La compañía ferroviaria Renfe culminó el pasado lunes la renovación de los trenes que utiliza para cubrir diariamente el corredor Alicante-Madrid (más de un millón de pasajeros al año) con la incorporación de los modernos Talgo S-130 que, entre sus prestaciones, pueden circular, indistintamente, tanto por las líneas convencionales como por las de Alta Velocidad. De esta forma, Renfe podrá reducir en dos años entre treinta y cuarenta minutos el tiempo de viaje entre de la provincia a la capital de España, ya que los S-130 -conocidos popularmente como los patos por la forma de la locomotora- podrán circular a 250 kilómetros a la hora por los nuevos tramos de Alta Velocidad que estarán en servicio en la provincia de Albacete, lo que recortará el desplazamiento a las tres horas.
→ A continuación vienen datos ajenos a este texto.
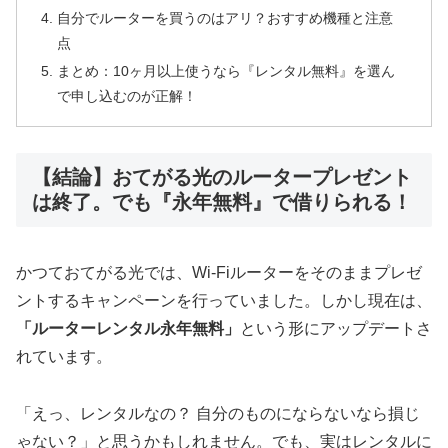
自分でルーターを買うのはアリ？おすすめ機種と注意
点
まとめ：10ヶ月以上使うなら『レンタル無料』を選ん
で申し込むのが正解！
【結論】おてがる光のルータープレゼント
は終了。でも『永年無料』で借りられる！
かつておてがる光では、Wi-Fiルーターをそのままプレゼ
ントするキャンペーンを行っていました。しかし現在は、
「ルーターレンタル永年無料」
という形にアップデートさ
れています。
「えっ、レンタルなの？ 自分のものにならないなら損じ
ゃない？」と思うかもしれません。でも、実はレンタルに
Actualmente su velocidad punta es de 220 kilómetros a la hora por las vías convencionales actuales.
Los S-130 son trenes modernos, muy cómodos y con capacidad para transportar 300 pasajeros en composición normal. Renfe oferta 14 trenes "Alvia" directos al día entre Alicante y la estación de Chamartín con horarios competitivos que le han permitido, incluso, competir con las compañía aéreas.
Más rápida que Adif
Renfe ha demostrado que va más rápida que el Administrador de Infraestructuras Ferroviarias (Adif) en la carrera por acercar Alicante y Madrid en tren. Paradójicamente, ambas empresas públicas pertenecen al Ministerio de Fomento, pero mientras que la compañía que presta el servicio se encuentra en pleno proceso para renovar la flota, la sociedad que tiene construir el trazado del AVE se encuentra bloqueada en la entrada a Alicante -conflicto interno en Avant-, hasta el punto de que desde el pasado lunes todos los trenes que cubren la línea Alicante-Madrid pueden circular por tramos de Alta Velocidad, al contar con traviesa polivalente -prestación que le permite cambiar del ancho ibérico al internacional-.
Del S-130, Renfe ha adquirido 45 vehículos. Cada composición está formada por dos cabezas motrices de perfil aerodinámico -en forma de pato- y once vagones (236 plazas para turista y 63 en preferente). La butacas son reclinarles, tienen reposapiés y se pueden orientar al sentido de la marcha. Disponen también de toma de electricidad y cuentan con luces individuales de lectura, así como sistema de recepción de sonido y vídeo. Los trenes están construidos con una aleación ligera de aluminio, lo que permite aliviar el peso del convoy y ahorrar energía. Las cajas de los vagones son estancas para evitar molestias en los cambios de presión que se producen al atravesar túneles.